Dr Petko from the Forest Institute in Krasnoyarsk told the Symposium that just two consecutive dry and hot summers can trigger large outbreaks of the Siberian moth. This tiny insect can eat the needles of entire forest regions, hundreds of thousands of hectares in one summer. The remaining dead trees dry out and are extremely susceptible to forest fires, which are easily caused by lightning and also humans. About 80% of insect infested areas catch fire at some point over the following 5-10 years. This risk prompted Russian scientists to develop a pheromone trap, which attracts male moths. The new traps make moth monitoring significantly more efficient than the previous method which relied on shaking of trees and the counting of the larvae fallen to the ground.

Dr Tchebakova from Krasnoyarsk told the symposium that under one of the climate scenarios developed by the Hadley Centre in the UK, the current boreal forest zone could be so dried out by 2090 that the trees would die off and be replaced with steppe. As a consequence, the Arctic would warm so much that trees could grow at the shores of the Arctic Ocean in Northern Siberia, currently an arctic desert. This is not as far-fetched as it might appear: Dr Melvin from the UK’s Climate Research Unit observed prehistoric tree stumps in the Siberian arctic region during a field trip, so another dramatic shift of plant communities is not unthinkable. First strange observations of Russian trees have already been made by Vienna based scientists Dr McCallum and Professor Shvidenko. They found that Siberian trees have changed the proportion of roots, branches and stem wood over the last 60 years. It is yet unclear whether this is due to climate change.
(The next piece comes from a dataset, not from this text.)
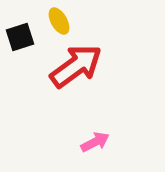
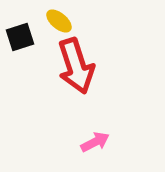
yellow ellipse: rotated 20 degrees counterclockwise
red arrow: rotated 108 degrees clockwise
Because the forest is the basis for local people’s lives in the region, its retreat to the north could trigger a large scale human migration.

The Siberian land mass has a profound impact on the climate in the Northern Hemisphere, and large-scale changes like the melting of permafrost or an increase in extreme forest fire years could potentially accelerate global climate change. The Director of the Centre for Terrestrial Carbon Dynamics, Professor Quegan, stressed the important role of the Siberian vegetation which currently takes up carbon from the atmosphere. This was reinforced by Dr Monks from the University of Leicester when he showed satellite images of the atmosphere illustrating how carbon is being soaked up by the forest during summer. The current moderate carbon sink in Siberia could change to a source of greenhouse gases if a tipping point in the regional climate was reached.

Professor Balzter pointed out how successful the collaboration between UK, European and Russian scientists has proved. Professor Schmullius, who has coordinated two previous international research projects on Siberia, said “With the support of the European Commission, many of these scientists have worked together in previous research, like the SIBERIA project, which has mapped about 10 million hectares of forest at an unprecedented 50 m spatial resolution. Many were also involved in the SIBERIA-2 project, which created the first full greenhouse gas accounting scheme of the terrestrial biosphere from a combined satellite remote sensing and vegetation modelling approach.”

The Climate and Land Surface Systems Interaction Centre operates a Visiting Scientist Scheme. It has funded a previous research visit by Russian scientist Dr Onuchin to the UK in 2005, and is going to invite Dr Ponomarev in 2007 to work on forest fires at the University of Leicester.

Professor Balzter concluded “The participants of the Symposium gave me a very strong message that further internationally coordinated research is needed to reduce the remaining uncertainties in the role of environmental changes in Siberia in the global climate system. Siberia is an important building block in the Earth system.”